══ DATA EXTRACT ══
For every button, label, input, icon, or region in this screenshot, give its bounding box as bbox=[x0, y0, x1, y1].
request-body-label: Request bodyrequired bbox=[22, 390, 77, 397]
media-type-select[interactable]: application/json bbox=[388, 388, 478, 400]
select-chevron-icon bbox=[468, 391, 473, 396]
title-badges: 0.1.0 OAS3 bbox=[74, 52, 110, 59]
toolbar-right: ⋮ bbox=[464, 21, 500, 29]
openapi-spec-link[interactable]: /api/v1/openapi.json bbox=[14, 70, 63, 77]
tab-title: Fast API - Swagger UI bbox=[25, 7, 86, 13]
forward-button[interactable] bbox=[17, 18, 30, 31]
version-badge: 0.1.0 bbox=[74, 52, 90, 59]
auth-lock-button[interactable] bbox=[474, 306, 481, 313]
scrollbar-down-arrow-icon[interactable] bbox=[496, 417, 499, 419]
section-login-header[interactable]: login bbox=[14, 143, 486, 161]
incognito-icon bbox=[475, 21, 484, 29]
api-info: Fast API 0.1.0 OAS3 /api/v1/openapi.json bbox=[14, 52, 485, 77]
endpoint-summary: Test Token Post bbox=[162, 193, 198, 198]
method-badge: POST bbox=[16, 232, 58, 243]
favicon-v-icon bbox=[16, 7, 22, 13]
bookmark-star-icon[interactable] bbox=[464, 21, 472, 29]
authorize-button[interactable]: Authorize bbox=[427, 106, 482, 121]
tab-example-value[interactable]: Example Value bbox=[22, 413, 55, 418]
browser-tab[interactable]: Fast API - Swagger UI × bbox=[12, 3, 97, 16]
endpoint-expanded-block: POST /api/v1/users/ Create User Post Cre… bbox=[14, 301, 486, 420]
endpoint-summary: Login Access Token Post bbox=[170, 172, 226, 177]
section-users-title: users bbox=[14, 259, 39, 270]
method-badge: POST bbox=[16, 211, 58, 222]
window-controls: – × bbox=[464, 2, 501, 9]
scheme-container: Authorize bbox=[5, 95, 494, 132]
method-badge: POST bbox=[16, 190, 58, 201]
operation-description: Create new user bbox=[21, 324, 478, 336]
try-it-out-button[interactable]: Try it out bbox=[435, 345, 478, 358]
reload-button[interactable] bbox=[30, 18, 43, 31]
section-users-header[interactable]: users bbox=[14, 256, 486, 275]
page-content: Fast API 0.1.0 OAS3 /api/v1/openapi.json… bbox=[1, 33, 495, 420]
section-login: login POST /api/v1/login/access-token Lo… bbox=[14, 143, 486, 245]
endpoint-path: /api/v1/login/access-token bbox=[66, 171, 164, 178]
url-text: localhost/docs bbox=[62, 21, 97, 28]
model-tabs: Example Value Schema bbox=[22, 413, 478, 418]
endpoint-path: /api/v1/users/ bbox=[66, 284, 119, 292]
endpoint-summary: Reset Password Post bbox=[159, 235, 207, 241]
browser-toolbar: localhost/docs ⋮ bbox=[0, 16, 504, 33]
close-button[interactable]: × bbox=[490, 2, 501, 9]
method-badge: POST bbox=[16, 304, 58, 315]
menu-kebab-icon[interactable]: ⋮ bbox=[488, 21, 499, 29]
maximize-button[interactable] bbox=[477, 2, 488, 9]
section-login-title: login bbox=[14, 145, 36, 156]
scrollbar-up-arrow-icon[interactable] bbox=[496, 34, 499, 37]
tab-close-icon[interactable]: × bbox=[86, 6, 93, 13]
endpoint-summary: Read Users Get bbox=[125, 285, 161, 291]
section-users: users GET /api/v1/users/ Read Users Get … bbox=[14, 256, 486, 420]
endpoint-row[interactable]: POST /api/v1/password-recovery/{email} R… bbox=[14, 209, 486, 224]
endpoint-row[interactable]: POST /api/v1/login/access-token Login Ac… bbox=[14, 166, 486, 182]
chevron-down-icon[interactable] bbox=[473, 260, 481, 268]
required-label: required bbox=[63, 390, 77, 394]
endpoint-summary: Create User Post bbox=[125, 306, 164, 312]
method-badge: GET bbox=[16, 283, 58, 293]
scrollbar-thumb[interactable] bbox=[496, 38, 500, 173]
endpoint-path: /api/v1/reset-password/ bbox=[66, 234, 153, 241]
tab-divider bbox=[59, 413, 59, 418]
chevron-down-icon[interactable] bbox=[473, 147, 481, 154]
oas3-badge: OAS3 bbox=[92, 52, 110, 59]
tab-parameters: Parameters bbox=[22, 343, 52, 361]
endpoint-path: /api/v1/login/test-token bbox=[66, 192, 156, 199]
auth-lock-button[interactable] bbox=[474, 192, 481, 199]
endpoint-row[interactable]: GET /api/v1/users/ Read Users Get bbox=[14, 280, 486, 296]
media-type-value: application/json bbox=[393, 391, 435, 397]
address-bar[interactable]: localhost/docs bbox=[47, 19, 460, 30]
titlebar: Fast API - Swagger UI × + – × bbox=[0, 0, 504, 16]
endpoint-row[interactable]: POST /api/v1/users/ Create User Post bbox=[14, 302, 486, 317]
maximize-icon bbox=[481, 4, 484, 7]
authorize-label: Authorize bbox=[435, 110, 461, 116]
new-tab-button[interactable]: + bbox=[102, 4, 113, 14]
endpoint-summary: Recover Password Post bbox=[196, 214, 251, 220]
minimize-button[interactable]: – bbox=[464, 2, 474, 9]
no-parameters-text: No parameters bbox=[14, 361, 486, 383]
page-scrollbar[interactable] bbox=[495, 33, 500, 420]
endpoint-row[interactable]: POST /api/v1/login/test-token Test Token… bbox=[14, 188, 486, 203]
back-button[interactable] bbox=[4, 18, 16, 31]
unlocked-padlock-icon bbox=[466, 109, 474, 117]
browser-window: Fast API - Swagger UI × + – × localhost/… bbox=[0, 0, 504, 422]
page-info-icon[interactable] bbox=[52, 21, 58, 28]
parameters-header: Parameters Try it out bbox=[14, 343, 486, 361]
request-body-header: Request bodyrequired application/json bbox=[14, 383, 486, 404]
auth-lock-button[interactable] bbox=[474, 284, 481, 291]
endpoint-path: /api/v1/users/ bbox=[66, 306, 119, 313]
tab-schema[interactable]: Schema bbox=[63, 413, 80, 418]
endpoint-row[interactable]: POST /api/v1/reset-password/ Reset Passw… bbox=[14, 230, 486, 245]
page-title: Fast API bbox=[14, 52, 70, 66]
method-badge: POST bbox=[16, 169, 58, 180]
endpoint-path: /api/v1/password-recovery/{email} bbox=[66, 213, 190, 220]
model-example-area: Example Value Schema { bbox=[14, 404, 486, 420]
═══
(WORK TO BE COMPLETED)
Without omission, return all of the records exactly as given.

(COMPLETED TASK)
For every button, label, input, icon, or region in this screenshot, give its bounding box as bbox=[x0, y0, x1, y1].
request-body-label: Request bodyrequired bbox=[22, 390, 77, 397]
media-type-select[interactable]: application/json bbox=[388, 388, 478, 400]
select-chevron-icon bbox=[468, 391, 473, 396]
title-badges: 0.1.0 OAS3 bbox=[74, 52, 110, 59]
toolbar-right: ⋮ bbox=[464, 21, 500, 29]
openapi-spec-link[interactable]: /api/v1/openapi.json bbox=[14, 70, 63, 77]
tab-title: Fast API - Swagger UI bbox=[25, 7, 86, 13]
forward-button[interactable] bbox=[17, 18, 30, 31]
version-badge: 0.1.0 bbox=[74, 52, 90, 59]
auth-lock-button[interactable] bbox=[474, 306, 481, 313]
scrollbar-down-arrow-icon[interactable] bbox=[496, 417, 499, 419]
section-login-header[interactable]: login bbox=[14, 143, 486, 161]
incognito-icon bbox=[475, 21, 484, 29]
api-info: Fast API 0.1.0 OAS3 /api/v1/openapi.json bbox=[14, 52, 485, 77]
endpoint-summary: Test Token Post bbox=[162, 193, 198, 198]
method-badge: POST bbox=[16, 232, 58, 243]
favicon-v-icon bbox=[16, 7, 22, 13]
bookmark-star-icon[interactable] bbox=[464, 21, 472, 29]
authorize-button[interactable]: Authorize bbox=[427, 106, 482, 121]
tab-example-value[interactable]: Example Value bbox=[22, 413, 55, 418]
browser-tab[interactable]: Fast API - Swagger UI × bbox=[12, 3, 97, 16]
endpoint-expanded-block: POST /api/v1/users/ Create User Post Cre… bbox=[14, 301, 486, 420]
endpoint-summary: Login Access Token Post bbox=[170, 172, 226, 177]
section-users-title: users bbox=[14, 259, 39, 270]
method-badge: POST bbox=[16, 211, 58, 222]
window-controls: – × bbox=[464, 2, 501, 9]
scheme-container: Authorize bbox=[5, 95, 494, 132]
method-badge: POST bbox=[16, 190, 58, 201]
operation-description: Create new user bbox=[21, 324, 478, 336]
try-it-out-button[interactable]: Try it out bbox=[435, 345, 478, 358]
reload-button[interactable] bbox=[30, 18, 43, 31]
section-users-header[interactable]: users bbox=[14, 256, 486, 275]
page-content: Fast API 0.1.0 OAS3 /api/v1/openapi.json… bbox=[1, 33, 495, 420]
section-login: login POST /api/v1/login/access-token Lo… bbox=[14, 143, 486, 245]
endpoint-path: /api/v1/login/access-token bbox=[66, 171, 164, 178]
url-text: localhost/docs bbox=[62, 21, 97, 28]
model-tabs: Example Value Schema bbox=[22, 413, 478, 418]
endpoint-path: /api/v1/users/ bbox=[66, 284, 119, 292]
endpoint-summary: Reset Password Post bbox=[159, 235, 207, 241]
browser-toolbar: localhost/docs ⋮ bbox=[0, 16, 504, 33]
close-button[interactable]: × bbox=[490, 2, 501, 9]
method-badge: POST bbox=[16, 304, 58, 315]
menu-kebab-icon[interactable]: ⋮ bbox=[488, 21, 499, 29]
maximize-button[interactable] bbox=[477, 2, 488, 9]
section-login-title: login bbox=[14, 145, 36, 156]
scrollbar-up-arrow-icon[interactable] bbox=[496, 34, 499, 37]
tab-close-icon[interactable]: × bbox=[86, 6, 93, 13]
endpoint-summary: Read Users Get bbox=[125, 285, 161, 291]
section-users: users GET /api/v1/users/ Read Users Get … bbox=[14, 256, 486, 420]
endpoint-row[interactable]: POST /api/v1/password-recovery/{email} R… bbox=[14, 209, 486, 224]
endpoint-row[interactable]: POST /api/v1/login/access-token Login Ac… bbox=[14, 166, 486, 182]
chevron-down-icon[interactable] bbox=[473, 260, 481, 268]
required-label: required bbox=[63, 390, 77, 394]
endpoint-summary: Create User Post bbox=[125, 306, 164, 312]
method-badge: GET bbox=[16, 283, 58, 293]
scrollbar-thumb[interactable] bbox=[496, 38, 500, 173]
endpoint-path: /api/v1/reset-password/ bbox=[66, 234, 153, 241]
tab-divider bbox=[59, 413, 59, 418]
chevron-down-icon[interactable] bbox=[473, 147, 481, 154]
oas3-badge: OAS3 bbox=[92, 52, 110, 59]
tab-parameters: Parameters bbox=[22, 343, 52, 361]
endpoint-path: /api/v1/login/test-token bbox=[66, 192, 156, 199]
auth-lock-button[interactable] bbox=[474, 192, 481, 199]
endpoint-row[interactable]: GET /api/v1/users/ Read Users Get bbox=[14, 280, 486, 296]
media-type-value: application/json bbox=[393, 391, 435, 397]
address-bar[interactable]: localhost/docs bbox=[47, 19, 460, 30]
titlebar: Fast API - Swagger UI × + – × bbox=[0, 0, 504, 16]
endpoint-row[interactable]: POST /api/v1/users/ Create User Post bbox=[14, 302, 486, 317]
maximize-icon bbox=[481, 4, 484, 7]
authorize-label: Authorize bbox=[435, 110, 461, 116]
new-tab-button[interactable]: + bbox=[102, 4, 113, 14]
endpoint-summary: Recover Password Post bbox=[196, 214, 251, 220]
minimize-button[interactable]: – bbox=[464, 2, 474, 9]
no-parameters-text: No parameters bbox=[14, 361, 486, 383]
page-scrollbar[interactable] bbox=[495, 33, 500, 420]
endpoint-row[interactable]: POST /api/v1/login/test-token Test Token… bbox=[14, 188, 486, 203]
back-button[interactable] bbox=[4, 18, 16, 31]
unlocked-padlock-icon bbox=[466, 109, 474, 117]
browser-window: Fast API - Swagger UI × + – × localhost/… bbox=[0, 0, 504, 422]
page-info-icon[interactable] bbox=[52, 21, 58, 28]
parameters-header: Parameters Try it out bbox=[14, 343, 486, 361]
request-body-header: Request bodyrequired application/json bbox=[14, 383, 486, 404]
auth-lock-button[interactable] bbox=[474, 284, 481, 291]
endpoint-path: /api/v1/users/ bbox=[66, 306, 119, 313]
tab-schema[interactable]: Schema bbox=[63, 413, 80, 418]
endpoint-row[interactable]: POST /api/v1/reset-password/ Reset Passw… bbox=[14, 230, 486, 245]
page-title: Fast API bbox=[14, 52, 70, 66]
method-badge: POST bbox=[16, 169, 58, 180]
endpoint-path: /api/v1/password-recovery/{email} bbox=[66, 213, 190, 220]
model-example-area: Example Value Schema { bbox=[14, 404, 486, 420]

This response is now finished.